▶ _DATA TO EXAMINE_
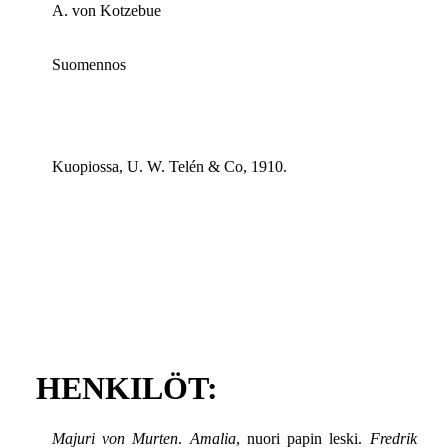
A. von Kotzebue
Suomennos
Kuopiossa, U. W. Telén & Co, 1910.
HENKILÖT:
Majuri von Murten
.
Amalia
, nuori papin leski.
Fredrik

▶ _PROBLEM STATEMENT_
Where a picture appears in the data, omit it; restate the rest word for word.

▶ _RESULT OF THIS TASK_
A. von Kotzebue
Suomennos
Kuopiossa, U. W. Telén & Co, 1910.
HENKILÖT:
Majuri von Murten
.
Amalia
, nuori papin leski.
Fredrik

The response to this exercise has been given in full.